Boston Police Faulted For Probe Of Officer Accused Of Abuse

BOSTON (AP) — A new Boston police oversight board has found the department moved too slowly and did not do enough to protect the public when an officer was accused of child sex abuse in 1995.

Internal affairs investigators took nearly a year after learning about the allegations before interviewing Patrick Rose, and even after concluding that he probably sexually abused a 12-year-old child, he was not punished other than to be limited to desk duty for two years, the Office of Police Accountability and Transparency said in a report released Thursday.

“Swift action should have been taken” acting Mayor Kim Janey said at a news conference. “It is shameful that it seems the actions taken were to protect their own, rather than to protect children.”

The office, in recommendations included with the report, said future investigations should start within 48 hours of notification, and there should be clear policies and procedures in place to ensure a thorough and independent response by the Internal Affairs Division.

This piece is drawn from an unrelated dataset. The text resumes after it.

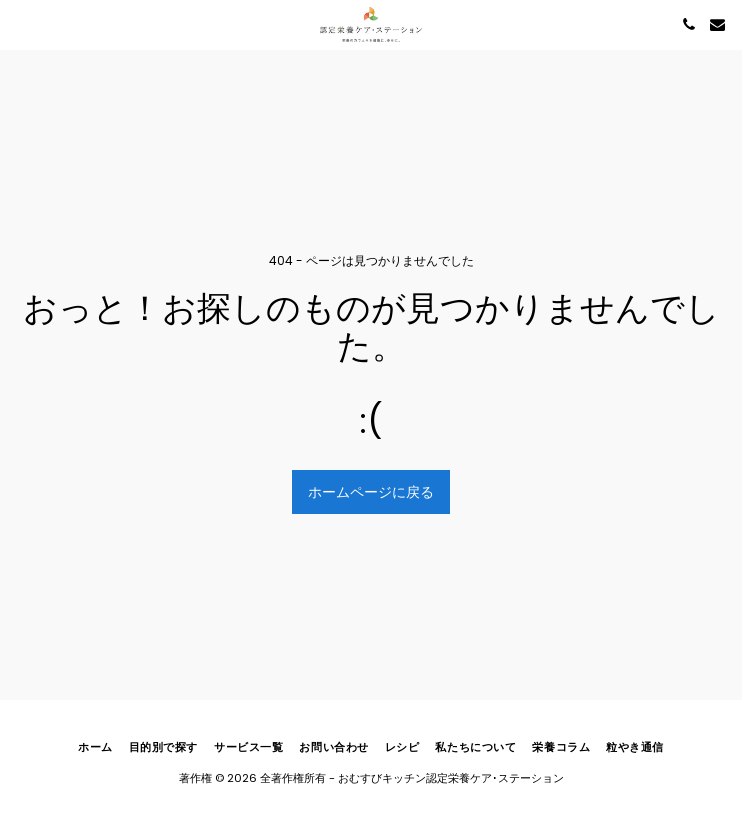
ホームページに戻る (371, 492)
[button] (22, 24)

Everyone involved in Rose’s case has since left the department, Janey said. The commissioner at the time, Paul Evans, has previously said he “did everything that could be done” to hold Rose accountable.

Even after the initial abuse allegations, which were eventually dropped, Rose continued to work until retirement in 2018, eventually becoming head of the police patrolmen's union.

He was arrested last August and remains held awaiting trial on 33 charges alleging he abused six children over decades. He has pleaded not guilty and his lawyer says his client maintains his innocence.